After the consent comes the unpacking. Targum Pseudo-Jonathan on Genesis 24:53 describes Eliezer bringing out vessels of silver, vessels of gold, and vestments, which he gave to Rivekah. Then he gave presents to her brother and to her mother.

Notice the distribution. Rivekah gets the major wealth — the wearable riches, the vestments, the vessels of precious metal. Her brother and mother receive presents. The Aramaic word the Targum uses is a lesser category. Honorable, but secondary.

The message is encoded in the quantities. The bride is the event, not the transaction. Abraham's house is not purchasing a woman; it is honoring a family that released her. The wealth placed in Rivekah's hands is hers — it travels with her to her new life. The gifts to the family are the courtesy that any honorable marriage requires.

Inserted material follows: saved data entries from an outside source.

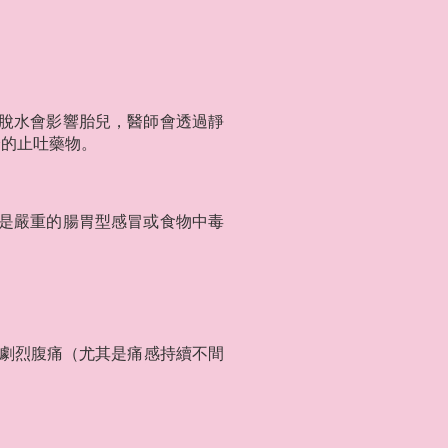
脫水會影響胎兒，醫師會透過靜
全的止吐藥物。
是嚴重的腸胃型感冒或食物中毒
劇烈腹痛（尤其是痛感持續不間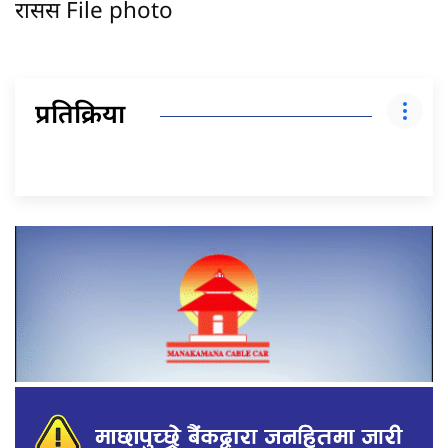
रासस File photo
प्रतिक्रिया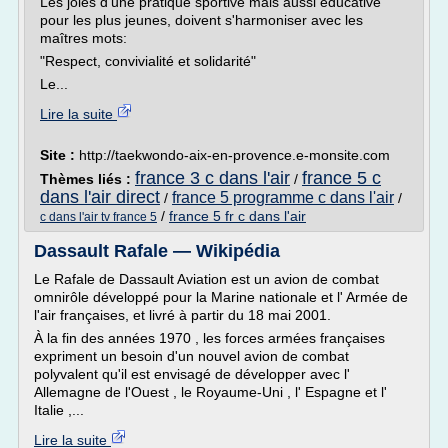
Les joies d'une pratique sportive mais aussi éducative
pour les plus jeunes, doivent s'harmoniser avec les
maîtres mots:
"Respect, convivialité et solidarité"
Le...
Lire la suite
Site :
http://taekwondo-aix-en-provence.e-monsite.com
france 3 c dans l'air
france 5 c
Thèmes liés :
/
dans l'air direct
france 5 programme c dans l'air
/
/
/
france 5 fr c dans l'air
c dans l'air tv france 5
Dassault Rafale — Wikipédia
Le Rafale de Dassault Aviation est un avion de combat
omnirôle développé pour la Marine nationale et l' Armée de
l'air françaises, et livré à partir du 18 mai 2001.
À la fin des années 1970 , les forces armées françaises
expriment un besoin d'un nouvel avion de combat
polyvalent qu'il est envisagé de développer avec l'
Allemagne de l'Ouest , le Royaume-Uni , l' Espagne et l'
Italie ,...
Lire la suite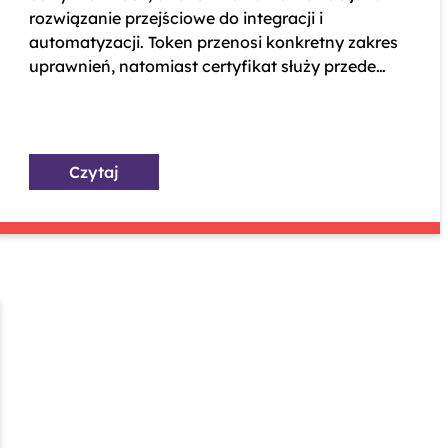
rozwiązanie przejściowe do integracji i
automatyzacji. Token przenosi konkretny zakres
uprawnień, natomiast certyfikat służy przede
wszystkim do uwierzytelnienia w systemie KSeF i
wpisuje się w model KSeF 2.0.
Czytaj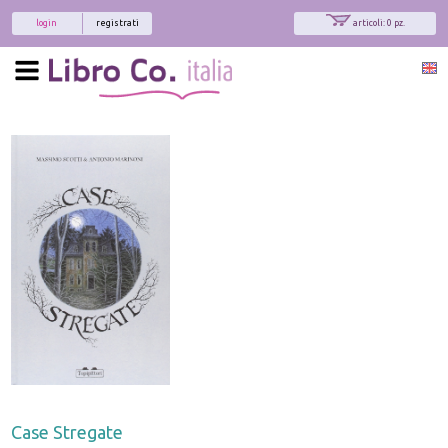
login
registrati
articoli: 0 pz.
Case Stregate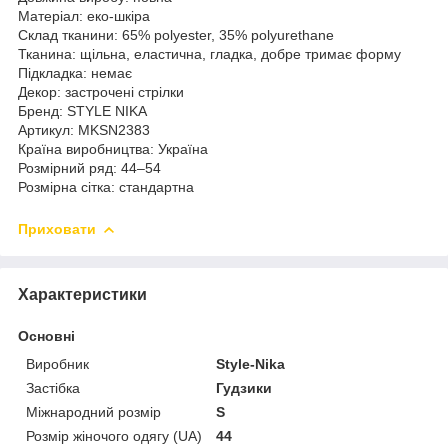
Матеріал: еко-шкіра
Склад тканини: 65% polyester, 35% polyurethane
Тканина: щільна, еластична, гладка, добре тримає форму
Підкладка: немає
Декор: застрочені стрілки
Бренд: STYLE NIKA
Артикул: MKSN2383
Країна виробництва: Україна
Розмірний ряд: 44–54
Розмірна сітка: стандартна
Приховати
Характеристики
Основні
Виробник
Style-Nika
Застібка
Гудзики
Міжнародний розмір
S
Розмір жіночого одягу (UA)
44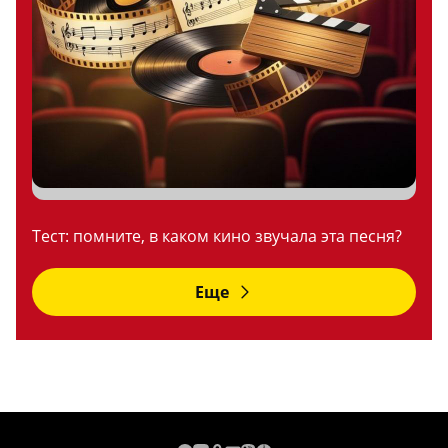
Тест: помните, в каком кино звучала эта песня?
Еще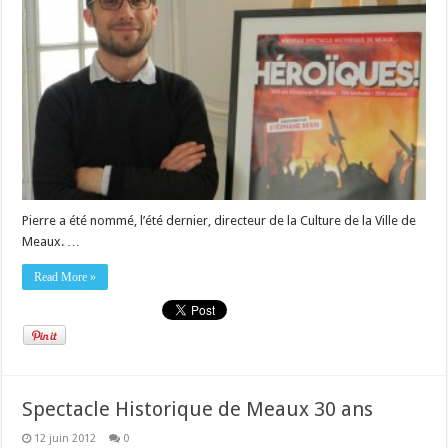
Pierre a été nommé, l’été dernier, directeur de la Culture de la Ville de
Meaux. …
Read More »
Spectacle Historique de Meaux 30 ans
12 juin 2012
0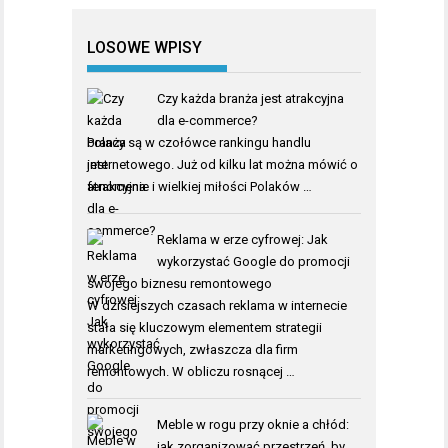
LOSOWE WPISY
Czy każda branża jest atrakcyjna
dla e-commerce?
Polacy są w czołówce rankingu handlu
internetowego. Już od kilku lat można mówić o
fenomenie i wielkiej miłości Polaków …
Reklama w erze cyfrowej: Jak
wykorzystać Google do promocji
swojego biznesu remontowego
W dzisiejszych czasach reklama w internecie
stała się kluczowym elementem strategii
marketingowych, zwłaszcza dla firm
remontowych. W obliczu rosnącej …
Meble w rogu przy oknie a chłód:
jak zorganizować przestrzeń, by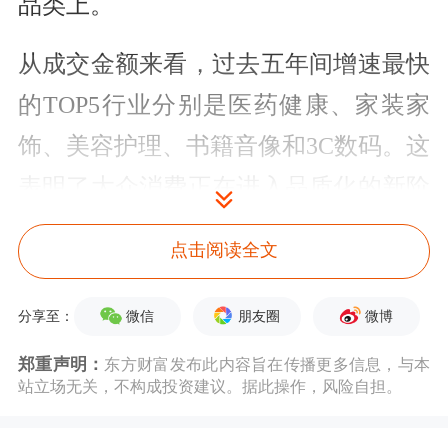
品类上。
从成交金额来看，过去五年间增速最快
的TOP5行业分别是医药健康、家装家
饰、美容护理、书籍音像和3C数码。这
表明了大众消费正在进入品质化的新阶
段，消费者把更多目光投向健康、家
点击阅读全文
装、文化消费等和生活品质密切关联的
领域。
微信
朋友圈
微博
分享至：
郑重声明：
东方财富发布此内容旨在传播更多信息，与本
2013-2017年双11的数据显示，保健、
站立场无关，不构成投资建议。据此操作，风险自担。
按摩器材的成交金额在2014年之后提速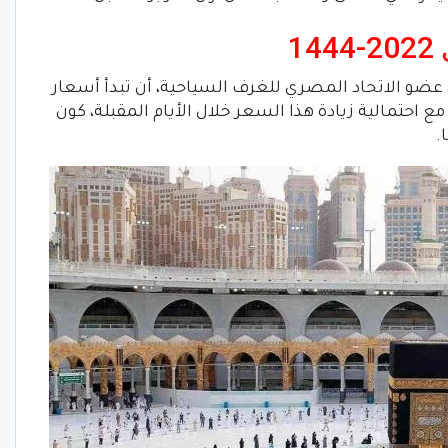
1
 عضو الاتحاد المصري للغرف السياحية، أن تبدأ أسعار
 25 ألف جنيه مؤقتا مع احتمالية زيادة هذا السعر خلال الأيام المقبلة، كون
.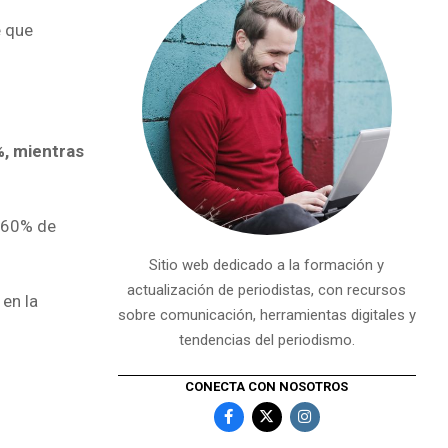
e que
, mientras
l 60% de
Sitio web dedicado a la formación y
actualización de periodistas, con recursos
en la
sobre comunicación, herramientas digitales y
tendencias del periodismo.
CONECTA CON NOSOTROS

Notice what is missing too. No gifts to Bethuel the father. The Targum has already planted the knowledge that Bethuel was the man who prepared the poisoned dinner. The servant, consciously or not, hands presents to the mother and the brother — the decent part of the household — and skips the patriarch who tried to kill him. Providence is shaping the ceremony.

For the Maggid's listeners, this verse becomes a template. When you celebrate a marriage in the covenant family, dress the bride in abundance, thank the household that gave her, and let the gifts themselves mark what the household was. The vessels never lie about the story.